_INSTRUCTIONS TO FOLLOW_
Output the following data exactly.

_RECORDED INFORMATION_
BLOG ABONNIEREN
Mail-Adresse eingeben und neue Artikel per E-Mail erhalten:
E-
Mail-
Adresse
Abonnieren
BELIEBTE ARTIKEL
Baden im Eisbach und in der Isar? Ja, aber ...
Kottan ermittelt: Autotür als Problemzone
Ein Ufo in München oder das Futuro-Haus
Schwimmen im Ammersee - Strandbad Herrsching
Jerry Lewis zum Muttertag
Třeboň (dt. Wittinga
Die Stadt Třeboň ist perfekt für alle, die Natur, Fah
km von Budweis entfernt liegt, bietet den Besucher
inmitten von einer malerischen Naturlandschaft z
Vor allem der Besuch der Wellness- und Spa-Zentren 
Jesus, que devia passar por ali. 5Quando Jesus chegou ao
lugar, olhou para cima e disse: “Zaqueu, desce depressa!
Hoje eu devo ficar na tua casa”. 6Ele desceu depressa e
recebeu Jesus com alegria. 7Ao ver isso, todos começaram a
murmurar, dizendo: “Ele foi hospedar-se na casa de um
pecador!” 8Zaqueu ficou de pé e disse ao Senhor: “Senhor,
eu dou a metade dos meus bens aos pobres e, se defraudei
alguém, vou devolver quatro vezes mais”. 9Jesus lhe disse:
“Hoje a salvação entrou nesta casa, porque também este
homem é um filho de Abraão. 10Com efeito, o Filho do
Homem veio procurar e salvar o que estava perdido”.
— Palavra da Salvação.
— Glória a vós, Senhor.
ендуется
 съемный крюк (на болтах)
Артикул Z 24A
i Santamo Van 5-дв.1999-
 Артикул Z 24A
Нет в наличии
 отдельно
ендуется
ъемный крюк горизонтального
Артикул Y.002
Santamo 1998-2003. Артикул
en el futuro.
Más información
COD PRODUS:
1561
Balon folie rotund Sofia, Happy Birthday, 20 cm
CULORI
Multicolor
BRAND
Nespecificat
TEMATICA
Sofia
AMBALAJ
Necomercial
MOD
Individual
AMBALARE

_COMPLETED EXERCISE_
BLOG ABONNIEREN
Mail-Adresse eingeben und neue Artikel per E-Mail erhalten:
E-
Mail-
Adresse
Abonnieren
BELIEBTE ARTIKEL
Baden im Eisbach und in der Isar? Ja, aber ...
Kottan ermittelt: Autotür als Problemzone
Ein Ufo in München oder das Futuro-Haus
Schwimmen im Ammersee - Strandbad Herrsching
Jerry Lewis zum Muttertag
Třeboň (dt. Wittinga
Die Stadt Třeboň ist perfekt für alle, die Natur, Fah
km von Budweis entfernt liegt, bietet den Besucher
inmitten von einer malerischen Naturlandschaft z
Vor allem der Besuch der Wellness- und Spa-Zentren 
Jesus, que devia passar por ali. 5Quando Jesus chegou ao
lugar, olhou para cima e disse: “Zaqueu, desce depressa!
Hoje eu devo ficar na tua casa”. 6Ele desceu depressa e
recebeu Jesus com alegria. 7Ao ver isso, todos começaram a
murmurar, dizendo: “Ele foi hospedar-se na casa de um
pecador!” 8Zaqueu ficou de pé e disse ao Senhor: “Senhor,
eu dou a metade dos meus bens aos pobres e, se defraudei
alguém, vou devolver quatro vezes mais”. 9Jesus lhe disse:
“Hoje a salvação entrou nesta casa, porque também este
homem é um filho de Abraão. 10Com efeito, o Filho do
Homem veio procurar e salvar o que estava perdido”.
— Palavra da Salvação.
— Glória a vós, Senhor.
ендуется
 съемный крюк (на болтах)
Артикул Z 24A
i Santamo Van 5-дв.1999-
 Артикул Z 24A
Нет в наличии
 отдельно
ендуется
ъемный крюк горизонтального
Артикул Y.002
Santamo 1998-2003. Артикул
en el futuro.
Más información
COD PRODUS:
1561
Balon folie rotund Sofia, Happy Birthday, 20 cm
CULORI
Multicolor
BRAND
Nespecificat
TEMATICA
Sofia
AMBALAJ
Necomercial
MOD
Individual
AMBALARE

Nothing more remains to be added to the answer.